What I am going to say first is probably something that Clive Cussler fans aren’t going to appreciate but I think the man’s books are pretty much trash and it is for only one reason and this movie couldn’t have lived up to my expectations any more than it did.
The iconic character in Cussler’s novels that readers worldwide have come to know is Dirk Pitt, the adventure seeking NUMA (National Underwater and Marine Agency) employee that always has something he is after and most likely has a lot of trouble to go through to get it. Unfortunately, unlike Indiana Jones the twists and turns the Pitt stories seem to take are always so boring and predictable that they are downright stupid.
In Sahara Pitt is played by the charismatic Matthew McConaughey who could not have been a better choice and while I enjoyed McConaughey’s performance as well as I enjoyed the performance of his cohort Al Giordino played by Steve Zahn the story is where this film loses its luster.
The two are headed to North Africa on a quest to find a lost battleship, The Texas, but once there they soon find that they will have more than just the desert to compete with.

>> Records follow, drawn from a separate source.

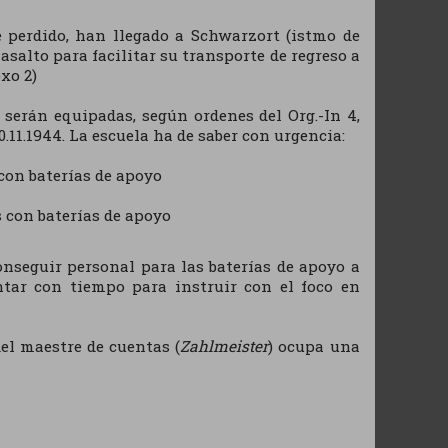
e perdido, han llegado a Schwarzort (istmo de
asalto para facilitar su transporte de regreso a
xo 2)
1 serán equipadas, según ordenes del Org.-In 4,
y 20.11.1944. La escuela ha de saber con urgencia:
con baterías de apoyo
s con baterías de apoyo
onseguir personal para las baterías de apoyo a
ontar con tiempo para instruir con el foco en
el maestre de cuentas (
Zahlmeister
) ocupa una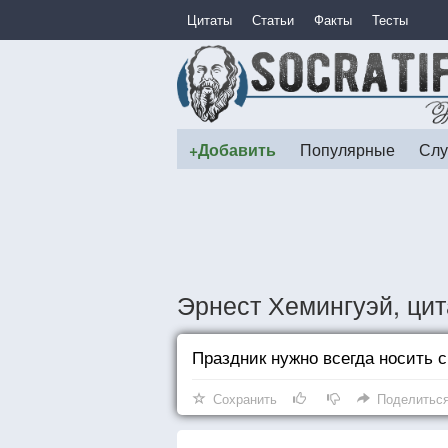
Цитаты
Статьи
Факты
Тесты
+Добавить
Популярные
Слу
Эрнест Хемингуэй, ци
Праздник нужно всегда носить с
Сохранить
Поделитьс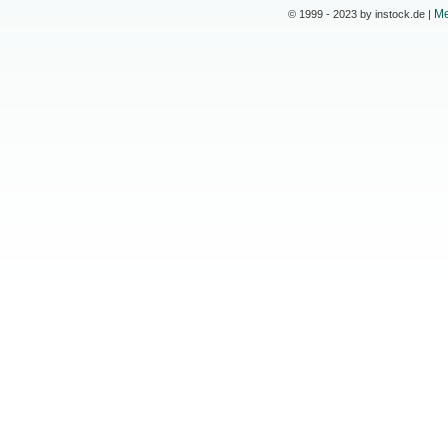
Me
© 1999 - 2023 by instock.de |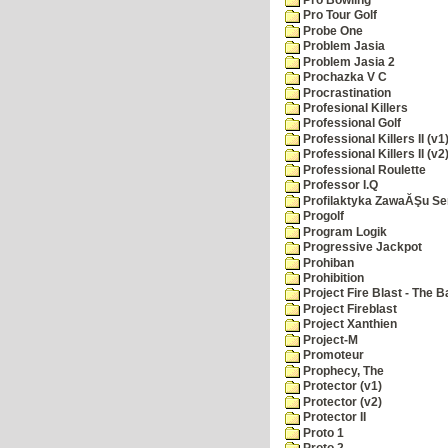
Pro Tour Golf
Probe One
Problem Jasia
Problem Jasia 2
Prochazka V C
Procrastination
Profesional Killers
Professional Golf
Professional Killers II (v1
Professional Killers II (v2
Professional Roulette
Professor I.Q
Profilaktyka ZawaĂŞu Se
Progolf
Program Logik
Progressive Jackpot
Prohiban
Prohibition
Project Fire Blast - The B
Project Fireblast
Project Xanthien
Project-M
Promoteur
Prophecy, The
Protector (v1)
Protector (v2)
Protector II
Proto 1
Proto 2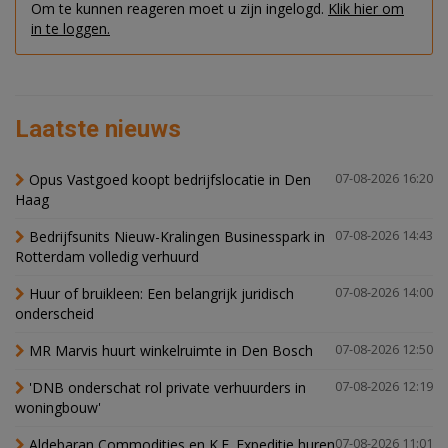
Om te kunnen reageren moet u zijn ingelogd.
Klik hier om
in te loggen.
Laatste nieuws
Opus Vastgoed koopt bedrijfslocatie in Den
07-08-2026 16:20
Haag
Bedrijfsunits Nieuw-Kralingen Businesspark in
07-08-2026 14:43
Rotterdam volledig verhuurd
Huur of bruikleen: Een belangrijk juridisch
07-08-2026 14:00
onderscheid
MR Marvis huurt winkelruimte in Den Bosch
07-08-2026 12:50
'DNB onderschat rol private verhuurders in
07-08-2026 12:19
woningbouw'
Aldebaran Commodities en K.E. Expeditie huren
07-08-2026 11:01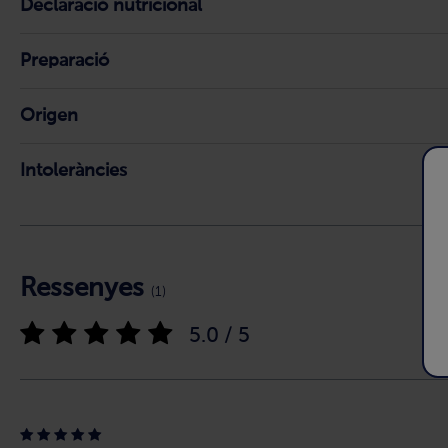
Declaració nutricional
Preparació
Origen
Intoleràncies
Ressenyes
(1)
5.0 / 5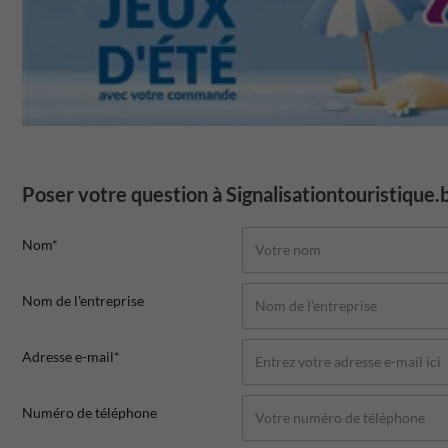
Poser votre question à Signalisationtouristique.
Nom*
Nom de l'entreprise
Adresse e-mail*
Numéro de téléphone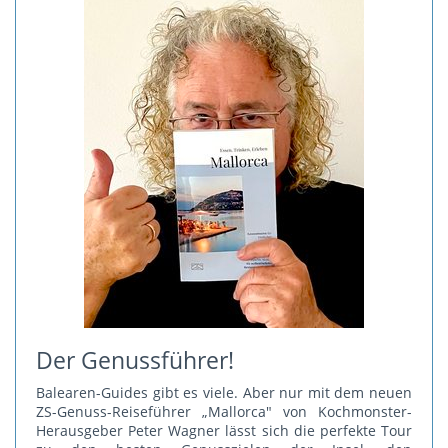
Der Genussführer!
Balearen-Guides gibt es viele. Aber nur mit dem neuen
ZS-Genuss-Reiseführer „Mallorca" von Kochmonster-
Herausgeber Peter Wagner lässt sich die perfekte Tour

From having to decipher just what Penelope Cruz is saying as Dr. Eva Rojas to the bad men polluting the environment and killing thousands of people Pitt and Giordino have their hands full.
Sahara gets lost in the fact that it tries to carry on two storylines that could not have been further apart and, I am sorry, but Cruz just cannot act her way out of a paper bag when it comes to English speaking roles. She is amazing in anything with subtitles as her beauty and elegance are completely lost when she is trying to mash her way through the English language, look sexy and pass herself of as a U.N. medical investigator and neurologist. Sorry, it just doesn’t work.
Sahara slowly works itself down from a wild ride in the desert to a pointless mission to save the world ultimately ending with one of the worst coincidences you could possibly imagine and will most likely guess if you pay any attention at all.
While you will most likely be entertained through the first 80-percent of the film the ending is such a let-down that you forget about the fun you had getting there. McConaughey and Zahn have perfect chemistry as onscreen adventure seeking buddies, which is unfortunate because this could have been a franchise for Paramount, but I have a feeling that audiences will not be clamoring for more Pitt once all is said and done.